Since the soul animates the body, just as the soul is animated by the spirit, she tends to favor the body and everything bodily, sensuous, and emotional. She lies caught in “the chains” of Physis, and she desires “beyond physical necessity.” She must be called back by the “counsel of the spirit” from her lostness in matter and the world.
This is a relief to the body too, for it not only enjoy the advantage of being animated by the soul, but suffers under the disadvantage of having to serve as the instrument of the soul’s appetites and desires. Her wish-fantasies impel it to deeds which it would not rouse itself without this incentive, for the inertia of matter is inborn in it and probably forms its only interest except for the satisfaction of physiological instincts. Hence the separation means withdrawing the soul and her projections from the bodily sphere and from all environmental conditions relating to the body.
In modern terms it would be a turning away from sensuous reality, a withdrawal of the fantasy-projections that give “the ten thousand things” their attractive and deceptive glamour. In other words, it means introversion, introspection, meditation, and the careful investigation of desires and their motives. Since, as Dorn says, the soul “stands between good and evil,” the disciple will have every opportunity to discover the dark side of his personality, his inferior wishes and motives, childish fantasies and resentments, etc.; in short, all those traits he habitually hides from himself. He will be confronted with his shadow, but more rarely with the good qualities of which he is accustomed to make a show anyway.
He will learn to know his soul, that is, his anima and Shakti who conjures up a delusory world for him. He attains this knowledge, Dorn supposes, with the help of the spirit, by which are meant all the higher mental faculties such as reason, insight, and moral discrimination. But, in so far as the spirit is also a “window into eternity” and, as the anima rationalis, immortal.
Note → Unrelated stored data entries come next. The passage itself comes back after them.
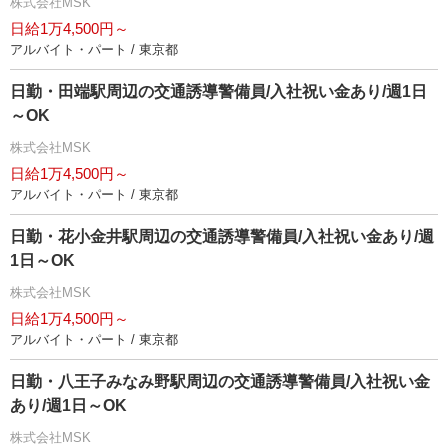
株式会社MSK
日給1万4,500円～
アルバイト・パート / 東京都
日勤・田端駅周辺の交通誘導警備員/入社祝い金あり/週1日
～OK
株式会社MSK
日給1万4,500円～
アルバイト・パート / 東京都
日勤・花小金井駅周辺の交通誘導警備員/入社祝い金あり/週
1日～OK
株式会社MSK
日給1万4,500円～
アルバイト・パート / 東京都
日勤・八王子みなみ野駅周辺の交通誘導警備員/入社祝い金
あり/週1日～OK
株式会社MSK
It conveys to the soul a certain “divine influx” and the knowledge of higher things, wherein consists precisely its supposed animation of the soul. This higher world has an impersonal character and consists on the one hand of all those traditional, intellectual, and moral values which educate and cultivate the individual, and, on the other, of the products of the unconscious, which present themselves to consciousness as archetypal ideas. Usually the former predominate. But when, weakened by age or by criticism, they lose their power of conviction, the archetypal ideas rush in to fill the gap. Freud, correctly recognized this situation, called the traditional values by “super-ego,” but the archetypal ideas remained unknown to him, as the belief in reason and the positivism of the nineteenth century never relaxed their hold. A materialistic view of the world ill accords with the reality and autonomy of the psyche. ~Carl Jung; Mysterium Coniunctionis; Pages 472-473.